Pushing back at the Wall

Pushing back at the Wall

Israeli Prime Minister Benjamin Netanyahu was critical of American Jewish community leaders who were involved in staging a march to the Kotel, or Western Wall, on Nov. 2 as part of a protest to restrictions on egalitarian worship at the holy site. About a dozen Torah scrolls were carried into the women’s section for use during the Women of the Wall’s monthly prayer service, something that the site’s haredi Orthodox custodians have prevented the group from doing for 25 years. The protestors were met with pushing and shoving by haredi Orthodox worshipers, many of whom shouted insults.

Netanyahu’s response was to accuse the egalitarian Jewish groups of “unnecessary friction” and of “the unilateral violation of the status quo at the Western Wall.” The night before, knowing that the protest was planned, Netanyahu told 200 Diaspora Jews at the Jewish Agency Board of Governors meeting to be patient. “Sometimes things require patience and tolerance. I’ve been dealing with this now for over 20 years.
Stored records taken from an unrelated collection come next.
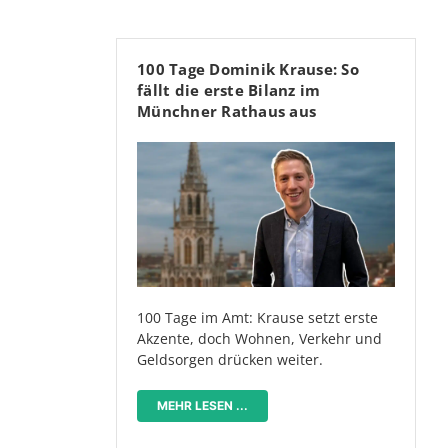
100 Tage Dominik Krause: So
fällt die erste Bilanz im
Münchner Rathaus aus
100 Tage im Amt: Krause setzt erste
Akzente, doch Wohnen, Verkehr und
Geldsorgen drücken weiter.
MEHR LESEN ...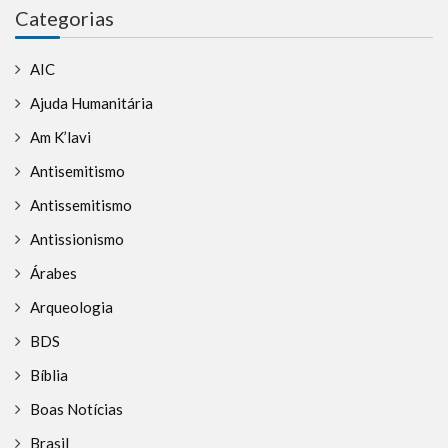
Categorias
AIC
Ajuda Humanitária
Am K’lavi
Antisemitismo
Antissemitismo
Antissionismo
Árabes
Arqueologia
BDS
Bíblia
Boas Notícias
Brasil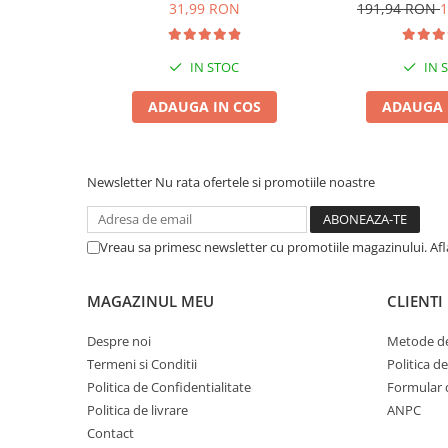
6L
Pisică, Lava
31,99 RON
191,94 RON
1
Zgărzi & Hamuri
Păsări
Hrană Păsări
IN STOC
IN 
Meniuri Păsări
ADAUGA IN COS
ADAUGA 
Suplimente Nutritive
Delicii Păsări
Batoane
Newsletter
Nu rata ofertele si promotiile noastre
Îngrijire Păsări
Așternut Igienic Păsări
Vreau sa primesc newsletter cu promotiile magazinului. Af
Colivii
Colivii
MAGAZINUL MEU
CLIENTI
Rozătoare
Despre noi
Metode de
Hrană Rozătoare
Termeni si Conditii
Politica d
Fân Rozătoare
Politica de Confidentialitate
Formular 
Meniuri Rozătoare
Politica de livrare
ANPC
Delicii Rozătoare
Contact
I can tell you I have patience and tolerance, and I hope you do too,” he said.

The polar ice cap is melting faster than the issue of religious pluralism at the Kotel is being resolved. A compromise agreement on the issue was reached by all the parties in January. It would have expanded the egalitarian section at the Wall and placed it under the authority of a pluralist committee while solidifying Orthodox control over the site’s traditional Orthodox section. Women of the Wall would have moved to the non-Orthodox section once the deal was implemented. After first agreeing, Orthodox leaders denounced the plan. Then in June, a group of Orthodox Jewish organizations filed a petition with Israel’s Supreme Court to prevent the establishment of the egalitarian section.
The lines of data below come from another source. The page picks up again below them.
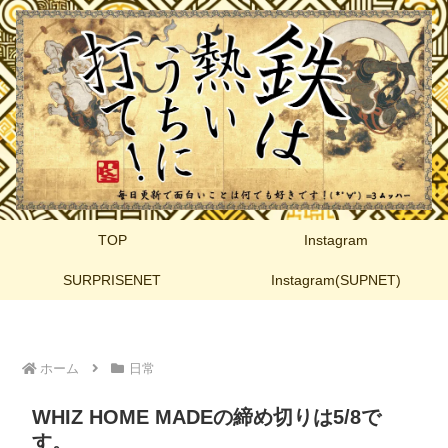
TOP
Instagram
SURPRISENET
Instagram(SUPNET)
ホーム
日常
WHIZ HOME MADEの締め切りは5/8で
す。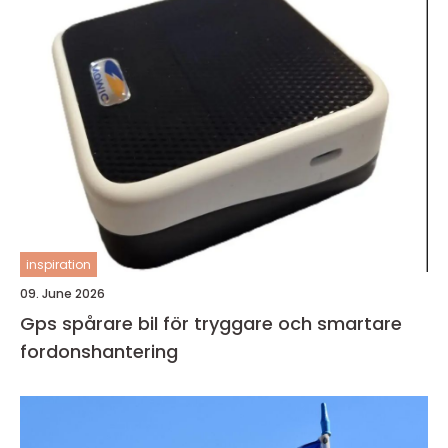
inspiration
09. June 2026
Gps spårare bil för tryggare och smartare
fordonshantering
This is the status quo that Netanyahu asked the protestors not to disrupt. And he added a tug on the conscience of his audience, citing the UNESCO resolution in which the Jewish connection to Jerusalem and the holy places appears not to exist. “The last thing we need now to resolve this sensitive issue — while the world is saying that we have nothing, no patrimony there, at a place that has been our spiritual center for over 3,000 years — the last thing we need now is more friction,” he said.

Well, yes and no. Two weeks ago we addressed the offensiveness of the UNESCO resolution and called its historical fantasy an outrage. And we commented upon how the UNESCO vote had the rare effect of uniting nearly all Jewish groups in opposition. But UNESCO’s outrage cannot excuse Israeli government intransigence or lack of sensitivity to religious pluralism. Besides, we don’t see why the prime minister cannot work on both problems at once — particularly since there is so much to be gained from a Kotel resolution that unites all Jews around the holy site.